I’m a walker, I love to explore an area by making a grid and then walking the area. It’s a way to learn and to find unique pieces of public art, street art, and graffiti - a hobby I have undertaken for several years. There are so many facets of walking - the solitude, the way my breathing naturally goes to my belly, the peace and ability to transcend any roles I might have in my non-walking day. I guess you could call it a freedom, a true sense of just me without any layering…
Thus I am intrigued by the idea that Christopher Ives proposed that walking is akin to a pilgrimage. Pilgrimage, said Ives, “takes the seeker away from daily life.” When we walk, at least temporarily, we are pilgrims leaving the dailiness behind to explore. He described walking as “sacred” in the way that walking “helps take us out of out little selves into the whole mountains and rivers mandala universe.” He described this in terms of entering a liminal space (see Day 5) Walking becomes a sacred practice and a means by which we can transcend our specifics to experience the wholeness of the universe and our interconnectedness.

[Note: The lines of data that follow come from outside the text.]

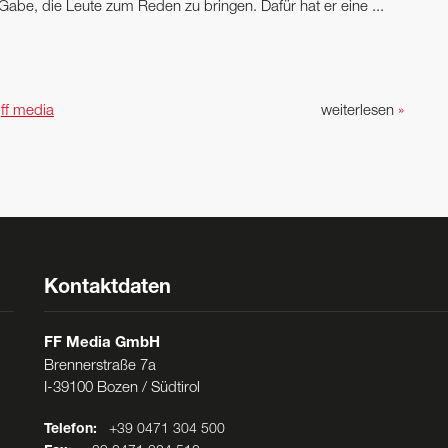
 Gabe, die Leute zum Reden zu bringen. Dafür hat er eine ...
n
ff media
weiterlesen
»
Kontaktdaten
FF Media GmbH
Brennerstraße 7a
I-39100 Bozen / Südtirol
Telefon:
+39 0471 304 500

The biblical narrative of creation included in the book of Genesis introduces God as creator. In the opening chapters God created the earth, nature, masculine, and feminine. Is it possible that part of the description of the “fall” is how we lose sense of this interconnection? Interconnection suggests a sense of responsibility, an awareness that my actions are not silo’d actions but instead potentially impactful to the whole in a meaningful way. Walking, according to Ives, is how we re-member a sense of interconnectivity.
So today is about acknowledging my walk as sacred and mindfully considering our shared interconnectivity.